The reason for disabling multiple cores really comes down to energy consumption. The default power profiles set forth by Microsoft opt for an energy savings based configuration, even when the power settings are set to full performance. Personally, I find it rather obnoxious, as once I disabled core parking, I saw a significant increase in all of my processor intensive tasks.
1. Copy the following registry key entry between the brackets [ 0cc5b647-c1df-4637-891a-dec35c318583 ].
2. Select your start button.
3. In the search box, type ‘regedit’ and press enter.
4. Once your registry editor is open, select ‘Edit’ and ‘Find…’.
5. Paste the above registry key in the box and select ‘Find’.
6. Once it has located it, look for the keys on the right hand side labeled MinValue and MaxValue.
7. Double click on each value and make sure they are both set to ’0′.
8. Select ‘Edit’ and ‘Find Next…’.
9. Continue to replace MinValue and MaxValue for each entry until you have replaced them all.
10. Close the registry editor and shut down your computer.

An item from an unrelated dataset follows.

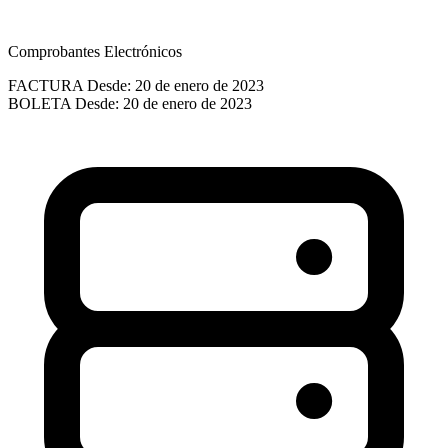
Comprobantes Electrónicos
FACTURA
Desde: 20 de enero de 2023
BOLETA
Desde: 20 de enero de 2023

11. Power the computer back up.
12. Core Parking should now be disabled.
To check whether or not your cores are parked simply press ctrl + alt + del and open the task manager. You can then select the ‘Performance’ tab and open the ‘Resource Monitor…’. Within the resource monitor, select the ‘CPU’ tab and look at the graphs on the right hand side. None of the CPUs should say, in text, that they are parked. If they do not, then your processor cores are not parked.